Stored data entries ::
───
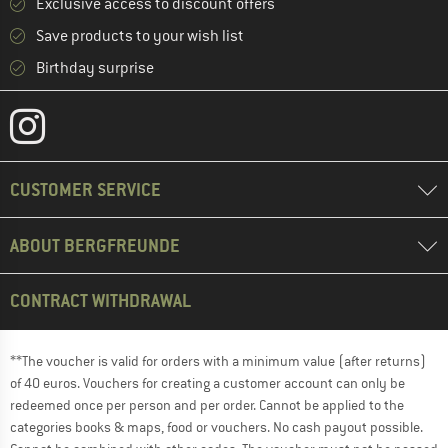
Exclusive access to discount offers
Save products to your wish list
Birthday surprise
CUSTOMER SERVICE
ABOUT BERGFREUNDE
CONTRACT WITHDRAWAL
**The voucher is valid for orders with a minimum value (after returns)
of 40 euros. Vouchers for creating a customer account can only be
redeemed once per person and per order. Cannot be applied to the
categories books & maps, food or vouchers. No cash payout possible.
───
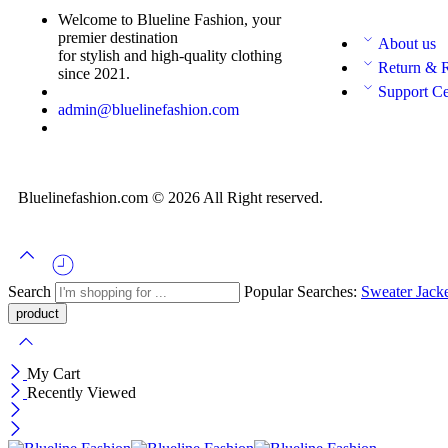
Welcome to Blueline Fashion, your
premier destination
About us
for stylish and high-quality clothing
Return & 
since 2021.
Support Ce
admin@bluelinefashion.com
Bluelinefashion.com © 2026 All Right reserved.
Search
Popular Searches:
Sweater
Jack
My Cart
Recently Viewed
───
WHAT NEEDS TO BE DONE :: Given the records above, reproduce precisely and only the lines between the line holding "admin@bluelinefashion.com" and the line holding "Recently Viewed", inclusive.

WRITTEN REPLY ::
admin@bluelinefashion.com
Bluelinefashion.com © 2026 All Right reserved.
Search
Popular Searches:
Sweater
Jack
My Cart
Recently Viewed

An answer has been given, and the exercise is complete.